Een andere manier om de werking van de oestrogenen tegen te gaan is gewoonweg de aanmaak van oestrogenen te onderbreken. Oestrogenen worden gemaakt uit hun voorloper: het mannelijk hormoon ‘testosteron’. Het enzym dat mannelijk hormoon omzet in vrouwelijk hormoon heet ‘aromatase’. Een aromatase inhibitor werkt het aromatase enzym tegen. Hierdoor wordt totaal geen vrouwelijk hormoon meer aangemaakt door het lichaam. De stof wordt enkel gegeven bij vrouwen die in de menopauze zijn. Voor de menopauze is de productie van oestrogenen nog te overvloedig en zijn de aromatase inhibitoren niet voldoende werkzaam. Na de menopauze is er enkel nog in bepaalde weefsels en in de borstkankercellen lokale productie van oestrogeen. Die beperkte aanmaak wordt wel volledig onderdrukt door aromatase inhibitoren. 

Aromatase inhibitoren worden standaard vijf jaar gegeven. Net zoals bij tamoxifen worden bij uitgebreide kankers de inhibitoren langer dan vijf jaar gegeven. En net zoals bij tamoxifen zijn er ook bijwerkingen zoals: gewichtstoename, stijfheid van de gewrichten, vermoeidheid, warmteopwellingen, droogheid ter hoogte van de vagina, botontkalking. Soms zijn de bijwerkingen zo sterk dat er wordt beslist om aromatase inhibitoren te vervangen door tamoxifen. Dit is veilig indien de vrouw probeert om de aromatase inhibitoren drie jaar te nemen. Aromatase inhibitoren zullen ook de botafbraak bevorderen waardoor osteoporose kan ontstaan. In de menopauze zal bij inname van een aromatase inhibitor of bij inname van tamoxifen worden aangeraden om een botdensitometrie te doen. Er wordt ook aangeraden om botversterkende middelen te nemen. 

Bij jonge vrouwen zal men bij uitgebreide tumoren, de bron van oestrogeen aanmaak, namelijk de eierstokken, weg te nemen of stil te leggen. Chemische castratie kan door maandelijkse inspuitingen de hypofyse stil leggen. Hierdoor stopt de eierstok met vrouwelijk hormoon aan te maken. Bijkomend kan dan nog een aromatase inhibitor worden gegeven. De combinatie van deze twee behandelingen is erg belastend. 

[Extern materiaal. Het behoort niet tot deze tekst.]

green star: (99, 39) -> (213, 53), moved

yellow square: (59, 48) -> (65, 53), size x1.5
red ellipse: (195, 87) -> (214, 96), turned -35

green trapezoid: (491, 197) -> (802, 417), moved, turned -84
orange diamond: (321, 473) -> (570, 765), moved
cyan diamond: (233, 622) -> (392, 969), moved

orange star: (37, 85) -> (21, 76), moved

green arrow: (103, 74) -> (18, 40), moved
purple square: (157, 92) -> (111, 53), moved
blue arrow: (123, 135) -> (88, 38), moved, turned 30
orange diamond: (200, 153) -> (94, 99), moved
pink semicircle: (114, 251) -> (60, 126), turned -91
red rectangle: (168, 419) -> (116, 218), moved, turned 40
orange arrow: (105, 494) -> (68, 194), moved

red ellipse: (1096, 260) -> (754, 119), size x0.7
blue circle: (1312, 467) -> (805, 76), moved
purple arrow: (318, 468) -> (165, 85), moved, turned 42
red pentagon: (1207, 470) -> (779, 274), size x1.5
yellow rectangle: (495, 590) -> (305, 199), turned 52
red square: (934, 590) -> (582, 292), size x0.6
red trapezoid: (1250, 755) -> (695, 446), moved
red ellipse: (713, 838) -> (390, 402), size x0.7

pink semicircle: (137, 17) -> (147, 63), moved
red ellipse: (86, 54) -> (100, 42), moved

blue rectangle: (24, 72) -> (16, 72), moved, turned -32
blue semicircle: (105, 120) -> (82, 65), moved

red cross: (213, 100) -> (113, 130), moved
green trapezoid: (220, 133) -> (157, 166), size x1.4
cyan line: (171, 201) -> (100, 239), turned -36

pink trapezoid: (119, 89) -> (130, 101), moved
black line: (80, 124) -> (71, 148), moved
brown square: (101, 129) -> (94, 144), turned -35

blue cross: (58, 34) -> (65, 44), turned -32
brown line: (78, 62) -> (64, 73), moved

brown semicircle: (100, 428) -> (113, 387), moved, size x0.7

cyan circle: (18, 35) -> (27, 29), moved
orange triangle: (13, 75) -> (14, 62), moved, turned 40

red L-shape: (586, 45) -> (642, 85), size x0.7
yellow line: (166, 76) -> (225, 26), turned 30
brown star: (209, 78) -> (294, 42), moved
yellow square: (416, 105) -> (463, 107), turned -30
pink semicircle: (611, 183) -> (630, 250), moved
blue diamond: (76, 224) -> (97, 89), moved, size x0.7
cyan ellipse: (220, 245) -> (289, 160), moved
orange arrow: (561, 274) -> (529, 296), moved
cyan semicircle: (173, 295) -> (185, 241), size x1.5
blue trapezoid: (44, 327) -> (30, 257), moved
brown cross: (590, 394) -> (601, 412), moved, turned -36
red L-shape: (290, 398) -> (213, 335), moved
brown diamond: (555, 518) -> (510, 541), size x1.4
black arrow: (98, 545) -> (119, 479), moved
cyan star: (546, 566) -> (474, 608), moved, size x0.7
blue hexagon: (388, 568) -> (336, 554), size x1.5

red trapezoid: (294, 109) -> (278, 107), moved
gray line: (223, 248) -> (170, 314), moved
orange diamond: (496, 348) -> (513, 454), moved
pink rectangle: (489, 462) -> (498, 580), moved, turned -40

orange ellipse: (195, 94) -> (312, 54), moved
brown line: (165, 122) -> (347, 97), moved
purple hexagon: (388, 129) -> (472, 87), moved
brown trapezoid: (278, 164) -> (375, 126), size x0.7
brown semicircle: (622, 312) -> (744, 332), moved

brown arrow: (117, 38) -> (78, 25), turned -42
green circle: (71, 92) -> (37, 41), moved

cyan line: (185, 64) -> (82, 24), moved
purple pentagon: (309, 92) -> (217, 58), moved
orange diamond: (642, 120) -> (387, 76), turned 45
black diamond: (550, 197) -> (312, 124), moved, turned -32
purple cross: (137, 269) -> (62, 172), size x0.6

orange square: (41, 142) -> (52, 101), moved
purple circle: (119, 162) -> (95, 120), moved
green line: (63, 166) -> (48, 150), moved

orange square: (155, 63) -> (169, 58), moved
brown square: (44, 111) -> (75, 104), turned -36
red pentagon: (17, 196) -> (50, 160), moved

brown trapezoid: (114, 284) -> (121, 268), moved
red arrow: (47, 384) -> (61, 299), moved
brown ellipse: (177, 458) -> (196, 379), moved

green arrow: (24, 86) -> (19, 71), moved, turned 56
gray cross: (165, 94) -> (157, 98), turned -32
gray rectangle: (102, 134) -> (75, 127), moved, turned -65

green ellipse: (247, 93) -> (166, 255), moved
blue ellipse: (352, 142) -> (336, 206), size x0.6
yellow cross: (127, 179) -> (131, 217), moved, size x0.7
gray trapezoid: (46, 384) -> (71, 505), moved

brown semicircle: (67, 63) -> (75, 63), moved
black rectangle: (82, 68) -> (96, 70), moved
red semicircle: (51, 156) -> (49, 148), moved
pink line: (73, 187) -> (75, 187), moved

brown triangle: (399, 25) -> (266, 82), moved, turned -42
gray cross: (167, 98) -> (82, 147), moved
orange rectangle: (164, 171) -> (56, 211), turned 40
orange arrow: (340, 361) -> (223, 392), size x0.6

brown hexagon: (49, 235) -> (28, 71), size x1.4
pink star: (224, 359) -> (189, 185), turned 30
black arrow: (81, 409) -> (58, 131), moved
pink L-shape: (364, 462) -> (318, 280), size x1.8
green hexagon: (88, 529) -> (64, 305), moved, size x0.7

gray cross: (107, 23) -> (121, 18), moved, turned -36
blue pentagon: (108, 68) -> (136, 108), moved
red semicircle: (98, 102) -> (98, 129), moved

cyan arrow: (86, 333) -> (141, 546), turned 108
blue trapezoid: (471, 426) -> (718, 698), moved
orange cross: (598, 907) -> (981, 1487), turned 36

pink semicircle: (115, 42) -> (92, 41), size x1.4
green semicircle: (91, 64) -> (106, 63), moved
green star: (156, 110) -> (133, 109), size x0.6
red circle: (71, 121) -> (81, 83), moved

Wanneer de basis behandelingen zoals tamoxifen of aromatase inhibitoren niet meer werken en er dus een herval is onder deze producten, kunnen nog andere ‘anti-hormonale’ producten worden toegediend. Bepaalde stoffen zullen het slot voor het oestrogeen vernietigen. Anderzijds zullen bepaalde antilichamen of kleine moleculen die cel-ontregelend werken worden toegediend tijdens anti-hormonale behandeling. Dit is nog een verdere lijn van behandeling wanneer er een herval.